Sometimes, Fayetteville’s Chief Police Harold Medlock says, he can’t sleep, anxious there will an officer-involved shooting.

“I wake up at night worried about that,” he said.

After the riots in Ferguson, the protests in Chicago and the looting in Baltimore, every chief knows the potential for an explosion.

Since 2013, Fayetteville police officers have been involved in five shootings. None of those incidents escalated into citywide tensions.

But Medlock isn’t waiting for a problem to erupt in his city. Last year, he opened the department to an outside review of use of force, and he has ordered training for officers on how to defuse conflicts, even when they are dealing with people who are armed.

Under the new emphasis, training consultant Harry Dolan told a roomful of 30 Fayetteville police officers earlier this month they should forget the old-school ideas of using muscle and shouting when encountering a belligerent person.

“Our training tape is running out,” said Dolan, a 58-year-old retired Raleigh police chief. “You have been taught: You ask them; then tell them and make them.”

Instead, Dolan said, officers should think like the Greek philosopher Aristotle: Be polite, relying on one’s ethics.

“Don’t debate with me, if you want to de-escalate me,” Dolan said.

If an ethical appeal doesn’t work, Dolan said, use logic, then try the art of persuasion.

“Treat them with dignity and respect,” Dolan said. “Because I’m a pro, and I also know that’s what human beings want.”

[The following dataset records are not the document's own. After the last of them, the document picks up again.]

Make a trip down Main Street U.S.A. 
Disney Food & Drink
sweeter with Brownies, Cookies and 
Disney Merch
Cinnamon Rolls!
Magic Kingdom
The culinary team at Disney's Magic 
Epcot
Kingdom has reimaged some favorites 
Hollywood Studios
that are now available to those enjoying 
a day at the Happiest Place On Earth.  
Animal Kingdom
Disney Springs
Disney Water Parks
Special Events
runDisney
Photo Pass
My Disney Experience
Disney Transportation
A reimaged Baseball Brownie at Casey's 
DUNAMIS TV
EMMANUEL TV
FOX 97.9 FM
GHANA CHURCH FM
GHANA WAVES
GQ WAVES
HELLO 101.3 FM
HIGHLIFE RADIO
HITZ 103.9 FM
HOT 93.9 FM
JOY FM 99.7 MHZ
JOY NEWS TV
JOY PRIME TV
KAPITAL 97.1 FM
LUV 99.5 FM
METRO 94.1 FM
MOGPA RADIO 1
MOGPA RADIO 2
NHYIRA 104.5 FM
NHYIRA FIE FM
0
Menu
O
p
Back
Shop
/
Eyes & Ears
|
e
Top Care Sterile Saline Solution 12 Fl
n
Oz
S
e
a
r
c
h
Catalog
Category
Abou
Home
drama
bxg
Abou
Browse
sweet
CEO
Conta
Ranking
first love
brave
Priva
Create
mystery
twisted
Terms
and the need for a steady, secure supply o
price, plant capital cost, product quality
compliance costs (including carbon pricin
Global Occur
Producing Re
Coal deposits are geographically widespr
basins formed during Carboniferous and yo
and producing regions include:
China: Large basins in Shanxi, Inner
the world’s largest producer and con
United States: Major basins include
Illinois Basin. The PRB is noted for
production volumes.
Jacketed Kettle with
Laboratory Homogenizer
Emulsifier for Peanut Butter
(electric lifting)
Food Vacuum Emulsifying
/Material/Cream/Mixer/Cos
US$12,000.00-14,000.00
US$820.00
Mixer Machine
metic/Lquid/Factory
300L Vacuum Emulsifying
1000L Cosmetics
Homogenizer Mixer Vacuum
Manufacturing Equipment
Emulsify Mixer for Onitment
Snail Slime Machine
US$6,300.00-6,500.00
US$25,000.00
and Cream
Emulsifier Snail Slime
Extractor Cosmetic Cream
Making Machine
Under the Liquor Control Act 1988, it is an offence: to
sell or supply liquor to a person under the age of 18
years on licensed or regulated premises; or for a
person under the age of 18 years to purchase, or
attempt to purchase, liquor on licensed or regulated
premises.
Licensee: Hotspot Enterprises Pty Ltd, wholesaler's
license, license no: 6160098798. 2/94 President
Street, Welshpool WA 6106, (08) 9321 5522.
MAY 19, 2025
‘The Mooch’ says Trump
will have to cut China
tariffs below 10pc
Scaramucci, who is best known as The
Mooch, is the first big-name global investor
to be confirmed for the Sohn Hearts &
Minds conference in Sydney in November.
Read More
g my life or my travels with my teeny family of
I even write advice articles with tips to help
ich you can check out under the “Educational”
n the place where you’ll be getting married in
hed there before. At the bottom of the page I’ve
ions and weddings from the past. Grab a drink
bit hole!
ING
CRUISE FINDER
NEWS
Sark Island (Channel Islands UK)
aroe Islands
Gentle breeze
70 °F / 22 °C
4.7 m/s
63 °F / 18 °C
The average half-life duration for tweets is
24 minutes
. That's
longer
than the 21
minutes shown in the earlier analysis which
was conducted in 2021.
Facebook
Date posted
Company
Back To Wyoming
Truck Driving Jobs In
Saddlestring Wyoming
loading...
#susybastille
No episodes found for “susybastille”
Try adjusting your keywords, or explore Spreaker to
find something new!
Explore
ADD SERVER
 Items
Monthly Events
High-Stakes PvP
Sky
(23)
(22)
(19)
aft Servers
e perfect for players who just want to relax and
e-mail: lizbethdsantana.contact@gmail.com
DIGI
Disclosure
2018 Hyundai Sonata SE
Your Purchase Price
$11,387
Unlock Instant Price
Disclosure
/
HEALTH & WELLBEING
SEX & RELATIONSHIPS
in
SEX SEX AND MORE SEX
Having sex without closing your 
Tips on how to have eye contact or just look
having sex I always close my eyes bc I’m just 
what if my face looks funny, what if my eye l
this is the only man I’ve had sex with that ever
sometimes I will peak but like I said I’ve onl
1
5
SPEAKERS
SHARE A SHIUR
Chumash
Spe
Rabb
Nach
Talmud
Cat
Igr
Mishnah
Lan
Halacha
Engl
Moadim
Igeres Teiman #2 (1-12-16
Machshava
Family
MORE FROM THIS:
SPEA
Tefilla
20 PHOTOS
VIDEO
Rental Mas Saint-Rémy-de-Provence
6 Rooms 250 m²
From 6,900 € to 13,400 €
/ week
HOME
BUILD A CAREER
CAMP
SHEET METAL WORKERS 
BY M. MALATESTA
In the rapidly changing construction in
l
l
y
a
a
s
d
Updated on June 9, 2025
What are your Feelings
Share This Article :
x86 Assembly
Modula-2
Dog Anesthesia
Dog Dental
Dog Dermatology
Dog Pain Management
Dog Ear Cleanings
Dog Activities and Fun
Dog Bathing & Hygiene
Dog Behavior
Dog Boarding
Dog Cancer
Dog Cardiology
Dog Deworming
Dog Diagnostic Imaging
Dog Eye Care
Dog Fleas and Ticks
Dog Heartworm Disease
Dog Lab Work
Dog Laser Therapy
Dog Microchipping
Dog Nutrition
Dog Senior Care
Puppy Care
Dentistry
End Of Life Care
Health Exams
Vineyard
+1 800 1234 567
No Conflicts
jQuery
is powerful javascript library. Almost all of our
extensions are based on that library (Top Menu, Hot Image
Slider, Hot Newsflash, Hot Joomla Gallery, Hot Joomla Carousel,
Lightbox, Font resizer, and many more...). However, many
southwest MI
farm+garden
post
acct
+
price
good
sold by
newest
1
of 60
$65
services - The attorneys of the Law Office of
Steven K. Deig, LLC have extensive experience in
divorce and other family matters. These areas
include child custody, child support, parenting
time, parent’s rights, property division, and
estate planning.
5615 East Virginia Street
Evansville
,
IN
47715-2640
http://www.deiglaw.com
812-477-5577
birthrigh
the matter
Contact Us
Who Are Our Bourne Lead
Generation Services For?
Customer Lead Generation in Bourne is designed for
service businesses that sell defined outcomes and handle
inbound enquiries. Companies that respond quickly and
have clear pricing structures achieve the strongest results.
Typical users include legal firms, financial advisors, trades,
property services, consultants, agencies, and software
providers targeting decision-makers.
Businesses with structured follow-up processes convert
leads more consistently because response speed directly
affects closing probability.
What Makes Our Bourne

Medlock said the additional training and the federal review will help his department reduce incidents of physical force that can turn deadly. The seven-month review, released in December, was overseen by the Community Oriented Policing Services Office of the U.S. Department of Justice.

Medlock said a fresh, independent look at his agency was needed.

“For us to open ourselves up to outsiders, to the feds … has allowed us to expose all that we do to their review – but also to the public’s review,” said Medlock, 58, who left Charlotte in early 2013 to take over the Fayetteville Police Department.

The federal review, which covered the majority of Medlock’s first two years in Fayetteville, found several good policing practices but said more improvement was needed. Its authors documented 49 “findings” – issues his department should address – and made 76 recommendations. In their research, they interviewed police officers and residents and examined 137 incidents of police using force, 23 citizen complaints and almost 68,000 traffic stops during that two-year period.

Fayetteville is not unique. Last year, the federal Community Policing office announced either the start or completion of similar reviews in nine other cities, including Philadelphia, Milwaukee, San Diego, Tampa and St. Louis, Missouri.

Preliminary figures for last year are encouraging, Medlock told the City Council in January: Police used force 46 times, down 11.5 percent from the prior year, and there were no officer-involved shootings in 2015.

Medlock shared an example of the new de-escalation policies having an effect. According to Medlock and a police report, a 24-year-old man on Jan. 24 had a handgun and was threatening suicide in an apartment off Rayconda Drive in western Fayetteville. Three officers, Medlock said, were able to disarm him without injury to anyone, and he was taken to a hospital for a mental health evaluation.

The federal review said 22 percent of people who encountered force by Fayetteville police in 2013 and 2014 were mentally ill, and officers need better awareness of such illnesses.